### [Task brief]
Give all of the data below again exactly, and drop the images.

(Dataset entries)
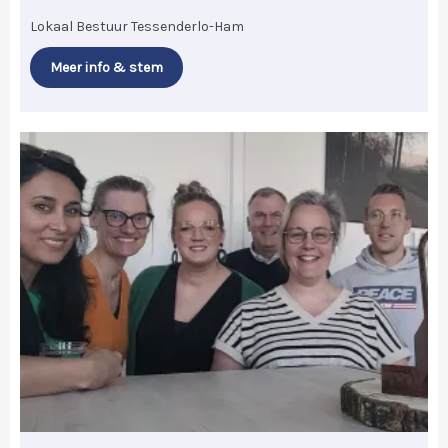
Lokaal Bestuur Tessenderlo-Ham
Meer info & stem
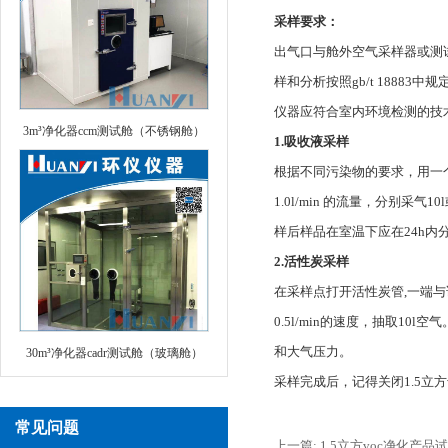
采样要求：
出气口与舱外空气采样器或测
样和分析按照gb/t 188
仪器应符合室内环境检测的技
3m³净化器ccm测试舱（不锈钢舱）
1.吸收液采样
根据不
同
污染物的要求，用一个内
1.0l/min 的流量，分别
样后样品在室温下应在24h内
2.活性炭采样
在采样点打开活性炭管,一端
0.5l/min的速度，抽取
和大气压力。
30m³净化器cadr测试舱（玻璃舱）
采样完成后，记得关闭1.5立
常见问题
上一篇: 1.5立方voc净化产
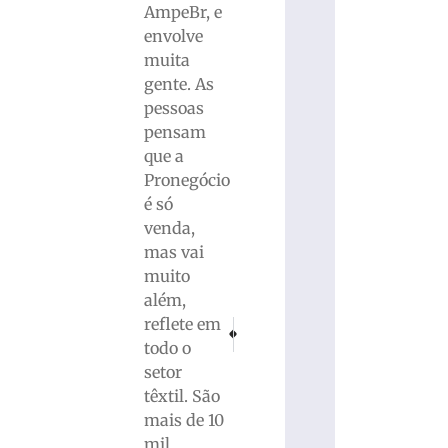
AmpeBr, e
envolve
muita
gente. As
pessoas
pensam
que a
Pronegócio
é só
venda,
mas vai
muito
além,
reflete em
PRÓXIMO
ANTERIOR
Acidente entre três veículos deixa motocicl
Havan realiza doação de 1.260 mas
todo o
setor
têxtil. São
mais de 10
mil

### [Output below]
Lokaal Bestuur Tessenderlo-Ham
Meer info & stem
采样要求：
出气口与舱外空气采样器或测
样和分析按照gb/t 188
仪器应符合室内环境检测的技
3m³净化器ccm测试舱（不锈钢舱）
1.吸收液采样
根据不
同
污染物的要求，用一个内
1.0l/min 的流量，分别
样后样品在室温下应在24h内
2.活性炭采样
在采样点打开活性炭管,一端
0.5l/min的速度，抽取
和大气压力。
30m³净化器cadr测试舱（玻璃舱）
采样完成后，记得关闭1.5立
常见问题
上一篇: 1.5立方voc净化产
AmpeBr, e
envolve
muita
gente. As
pessoas
pensam
que a
Pronegócio
é só
venda,
mas vai
muito
além,
reflete em
PRÓXIMO
ANTERIOR
Acidente entre três veículos deixa motocicl
Havan realiza doação de 1.260 mas
todo o
setor
têxtil. São
mais de 10
mil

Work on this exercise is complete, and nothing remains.